April 2, 2020 at 2:56 p.m. PDT

  • iMovie is Apple’s lightweight, consumer-oriented video editing software.
  • iWork offers a full suite of office productivity software, free with most Apple devices.
  • iPadOS 13.4 offers trackpad and mouse support, which now works with iMovie and iWork

iPad Becoming More Like a Notebook

When first introduced, Steve Jobs touted the iPad as a content consumption device. As the product evolved, a core of dedicated iPad fanatics claimed the tablet was superior to a notebook computer. They went so far as to say that an iPad could replace a MacBook. Although this notion is patently false, Apple perpetuates this myth with promises of iPad productivity.

The iPad gradually approaches notebook computer functionality, with new peripherals such as smart keyboards. Some iPad accessories transcend those available for computers, such as the Apple Pencil. Thanks to iOS 13.4, the iPad now supports trackpads and mice.

The iPad is still not a MacBook, and it never will be. It’s not intended to be a notebook replacement. In some ways, the iPad is superior to a notebook. It’s lighter, and for some graphic design tasks, it’s more appropriate. Unfortunately, if you’re trying to write, compile, test and deploy software, the iPad isn’t even an option.

Apple Adds Trackpad and Mouse Support to iMovie and iWork

With iOS 13.4’s trackpad and mouse support, it was only a matter of time until core Apple apps embraced the new accessories. For now, only a few first-party apps offer actual mouse and trackpad support. It’s reasonable to expect apps like GarageBand, Messages and others to provide better trackpad and mouse integration soon.

Mouse and trackpad support offer functionality that most users would expect. Apple’s release notes weren’t specific; however, in trials, mouse and trackpad support is similar to macOS. Users move an on-screen cursor with either a mouse or trackpad. Clicking, selecting, and other behaviors are fully supported. It looks and feels remarkably like a MacBook.

Will the iPad Ever Replace the MacBook?

Some iPad fanatics claim Apple’s product roadmap favors the iPad over the MacBook. They even contend that Apple will scrap the MacBook in favor of the iPad.

It makes absolutely no sense for Apple to do this. Apple’s strategy is to create multiple devices. Each device offers a different view of the Apple ecosystem. Apple wants consumers to buy every gadget, and many of them do.

The Apple Watch, for example, has very little utility. At best, users can raise their wrist instead of taking their iPhone out of their pocket. That’s never been a monumental task.

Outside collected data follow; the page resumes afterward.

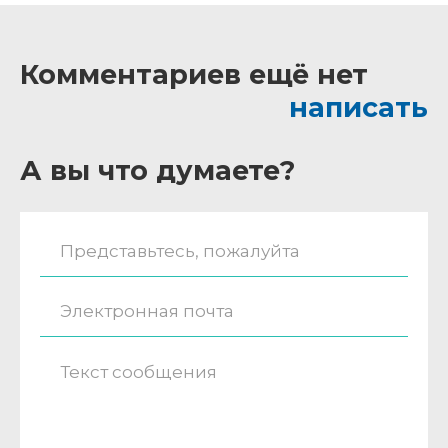
Комментариев ещё нет
написать
А вы что думаете?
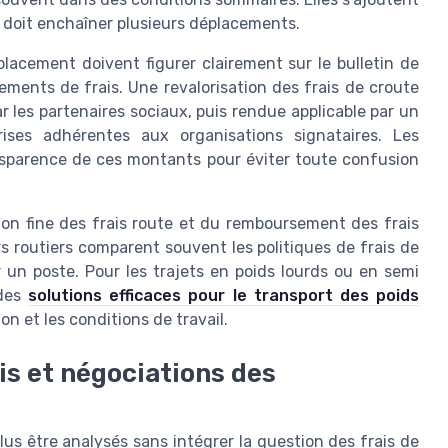
 doit enchaîner plusieurs déplacements.
lacement doivent figurer clairement sur le bulletin de
sements de frais. Une revalorisation des frais de croute
r les partenaires sociaux, puis rendue applicable par un
rises adhérentes aux organisations signataires. Les
ansparence de ces montants pour éviter toute confusion
ion fine des frais route et du remboursement des frais
rs routiers comparent souvent les politiques de frais de
un poste. Pour les trajets en poids lourds ou en semi
 des
solutions efficaces pour le transport des poids
ion et les conditions de travail.
ais et négociations des
us être analysés sans intégrer la question des frais de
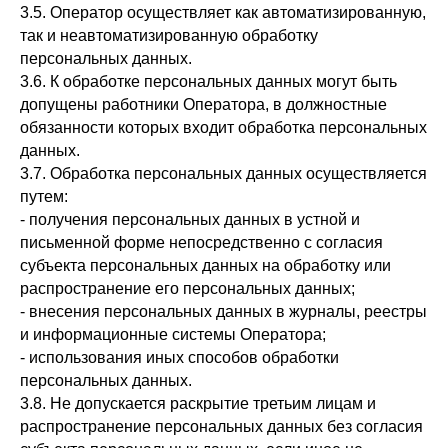
3.5. Оператор осуществляет как автоматизированную,
так и неавтоматизированную обработку
персональных данных.
3.6. К обработке персональных данных могут быть
допущены работники Оператора, в должностные
обязанности которых входит обработка персональных
данных.
3.7. Обработка персональных данных осуществляется
путем:
- получения персональных данных в устной и
письменной форме непосредственно с согласия
субъекта персональных данных на обработку или
распространение его персональных данных;
- внесения персональных данных в журналы, реестры
и информационные системы Оператора;
- использования иных способов обработки
персональных данных.
3.8. Не допускается раскрытие третьим лицам и
распространение персональных данных без согласия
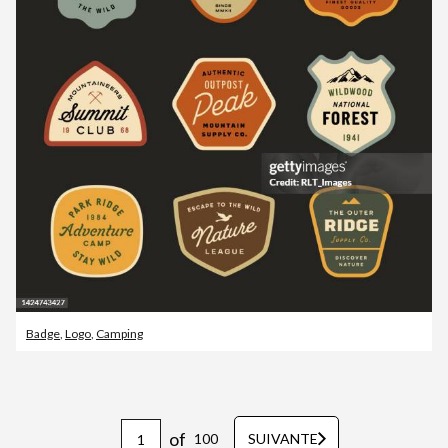
Badge
,
Logo
,
Camping
of
100
SUIVANTE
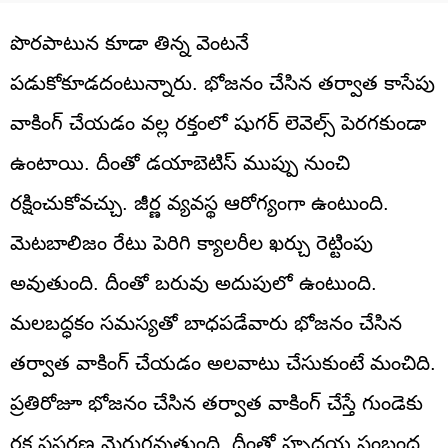
పొరపాటున కూడా తిన్న వెంటనే
పడుకోకూడదంటున్నారు. భోజనం చేసిన తర్వాత కాసేపు
వాకింగ్ చేయడం వల్ల రక్తంలో షుగర్ లెవెల్స్ పెరగకుండా
ఉంటాయి. దీంతో డయాబెటిస్ ముప్పు నుంచి
రక్షించుకోవచ్చు. జీర్ణ వ్యవస్థ ఆరోగ్యంగా ఉంటుంది.
మెటబాలిజం రేటు పెరిగి క్యాలరీల ఖర్చు రెట్టింపు
అవుతుంది. దీంతో బరువు అదుపులో ఉంటుంది.
మలబద్ధకం సమస్యతో బాధపడేవారు భోజనం చేసిన
తర్వాత వాకింగ్ చేయడం అలవాటు చేసుకుంటే మంచిది.
ప్రతిరోజూ భోజనం చేసిన తర్వాత వాకింగ్ చేస్తే గుండెకు
రక్త ప్రసరణ మెరుగవుతుంది. దీంతో హృదయ సంబంధ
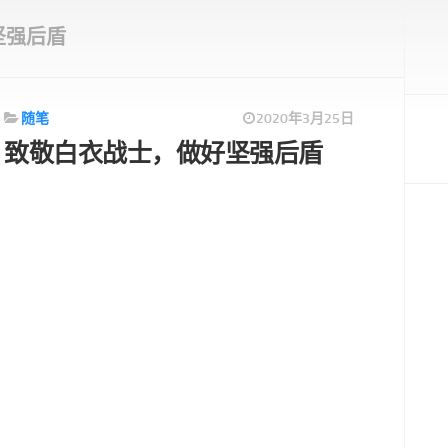
坚强后盾
随笔
2020年3月25日
致敬白衣战士，做好坚强后盾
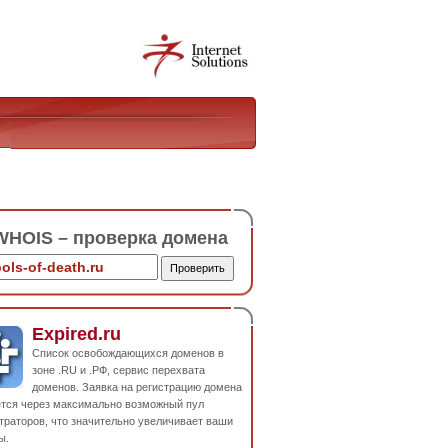
HOIS – проверка домена
Expired.ru
Список освобождающихся доменов в
зоне .RU и .РФ, сервис перехвата
доменов. Заявка на регистрацию домена
ется через максимально возможный пул
траторов, что значительно увеличивает ваши
ы.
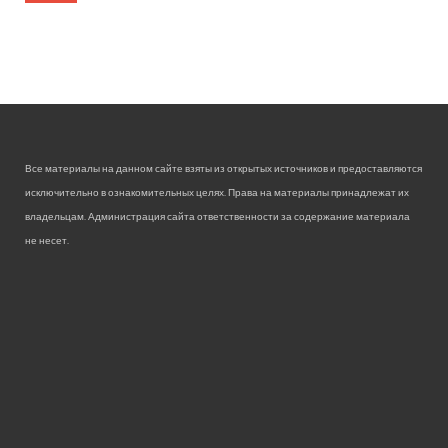
Все материалы на данном сайте взяты из открытых источников и предоставляются
исключительно в ознакомительных целях. Права на материалы принадлежат их
владельцам. Администрация сайта ответственности за содержание материала
не несет.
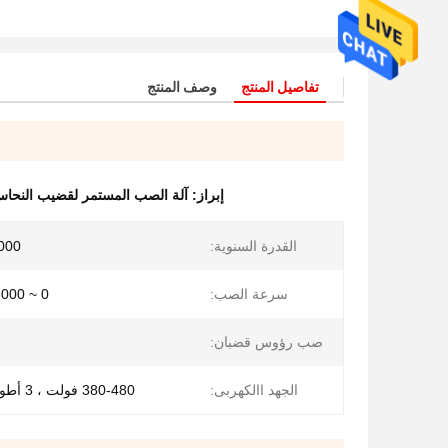
تفاصيل المنتج
وصف المنتج
إبراز:
آلة الصب المستمر لقضيب النحاس 
القدرة السنوية:
8000 طن 
سرعة الصب:
0 ~ 3000 مم / دقيقة
صب رؤوس قضبان:
الجهد االكهربى:
380-480 فولت ، 3 أطوار ، 50 هرتز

Yet Apple created the product, and it’s, by far, the best selling smartwatch on the market.

Similarly, Apple intends to tout the iPad as a notebook replacement. Some will fall for it, and perhaps it’s good enough for their purposes. Many will end up buying the iPad and then a MacBook.

I own a 2017 iPad, and it’s the last one I will purchase. I find that an iPhone and MacBook are enough. An “in-between” device, such as the iPad, is redundant to me. I haven’t even touched my iPad in three months.

This doesn’t mean that Apple won’t profit from me as a customer. I have a fixed budget for Apple devices. If I stop buying the iPad, I will refresh my iPhone and MacBook more frequently. Regardless of how Apple positions the iPad, the device has a bright future.